Cathy and I were friends at university. Half-friends, really, we were never that
close. She lived across the hall from me in my first year and we were doing the
same course, so we were natural allies in those first few daunting weeks, before
we met people with whom we had more in common. We didn’t see much of each
other after the first year and barely at all after college, except for the occasional
wedding. But in my hour of need she happened to have a spare room going and
it made sense. I was so sure that it would only be for a couple of months, six at
the most, and I didn’t know what else to do. I’d never lived by myself, I’d gone
from parents to flatmates to Tom, I found the idea overwhelming, so I said yes.
And that was nearly two years ago.
It’s not awful.
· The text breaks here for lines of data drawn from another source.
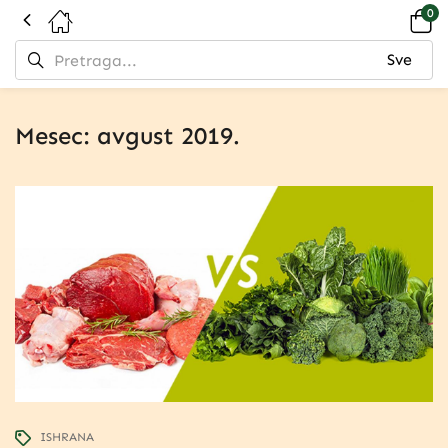
0
Mesec:
avgust 2019.
ISHRANA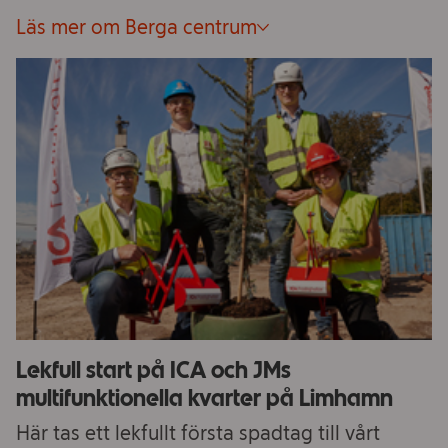
Läs mer om Berga centrum
Lekfull start på ICA och JMs
multifunktionella kvarter på Limhamn
Här tas ett lekfullt första spadtag till vårt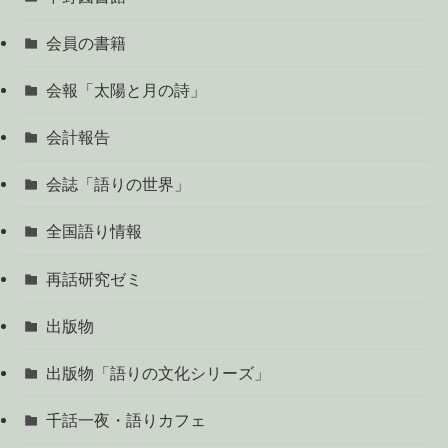
会員の書籍
会報「太陽と月の詩」
会計報告
会誌「語りの世界」
全国語り情報
再話研究ゼミ
出版物
出版物「語りの文化シリーズ」
千話一夜・語りカフェ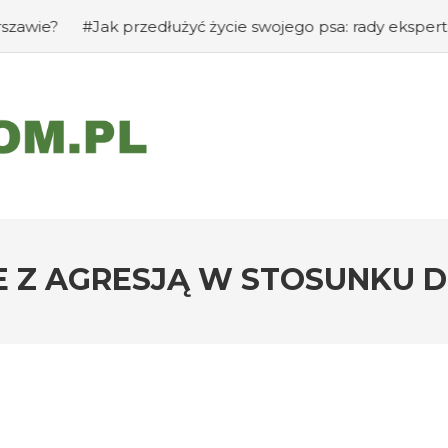
przedłużyć życie swojego psa: rady eksperta
#Jak zapob
E Z AGRESJĄ W STOSUNKU 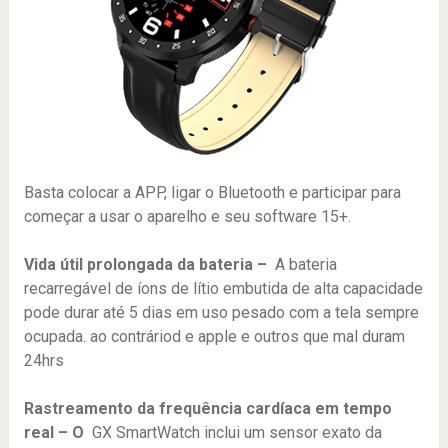
Basta colocar a APP, ligar o Bluetooth e participar para
começar a usar o aparelho e seu software 15+.
Vida útil prolongada da bateria –
A bateria
recarregável de íons de lítio embutida de alta capacidade
pode durar até 5 dias em uso pesado com a tela sempre
ocupada. ao contráriod e apple e outros que mal duram
24hrs
Rastreamento da frequência cardíaca em tempo
real – O
GX SmartWatch inclui um sensor exato da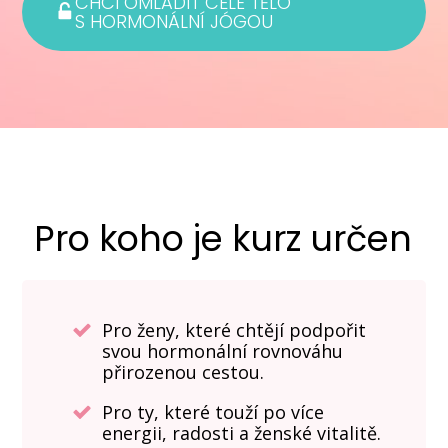
CHCI OMLADIT CELÉ TĚLO
S HORMONÁLNÍ JÓGOU
Pro koho je kurz určen
Pro ženy, které chtějí podpořit
svou hormonální rovnováhu
přirozenou cestou.
Pro ty, které touží po více
energii, radosti a ženské vitalitě.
Cathy’s a nice person, in a forceful sort of way. She makes you
notice her niceness. Her niceness is writ large, it is her defining quality and she
needs it acknowledged, often, daily almost, which can be tiring. But it’s not so
bad, I can think of worse traits in a flatmate. No, it’s not Cathy, it’s not even
Ashbury that bothers me most about my new situation (I still think of it as new,
although it’s been two years). It’s the loss of control. In Cathy’s flat I always feel
like a guest at the very outer limit of their welcome. I feel it in the kitchen,
where we jostle for space when cooking our evening meals. I feel it when I sit
beside her on the sofa, the remote control firmly within her grasp. The only
space which feels like mine is my tiny bedroom, into which a double bed and a
desk have been crammed, with barely enough space to walk between them. It’s
comfortable enough, but it isn’t a place you want to be, so instead I linger in the
living room or at the kitchen table, ill at ease and powerless. I have lost control
over everything, even the places in my head.